::: RECORDS FOR THIS EXERCISE

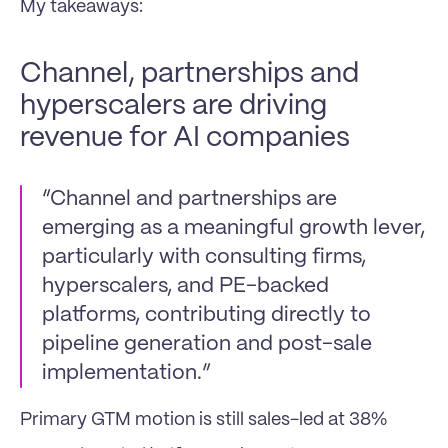
My takeaways:
Channel, partnerships and 
hyperscalers are driving 
revenue for AI companies
“Channel and partnerships are 
emerging as a meaningful growth lever, 
particularly with consulting firms, 
hyperscalers, and PE-backed 
platforms, contributing directly to 
pipeline generation and post-sale 
implementation.”
Primary GTM motion is still sales-led at 38%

::::::

[WORK REQUIRED]: Print all the material above exactly, and drop the images.

[RESULT OF THIS EXERCISE]:
My takeaways:
Channel, partnerships and 
hyperscalers are driving 
revenue for AI companies
“Channel and partnerships are 
emerging as a meaningful growth lever, 
particularly with consulting firms, 
hyperscalers, and PE-backed 
platforms, contributing directly to 
pipeline generation and post-sale 
implementation.”
Primary GTM motion is still sales-led at 38%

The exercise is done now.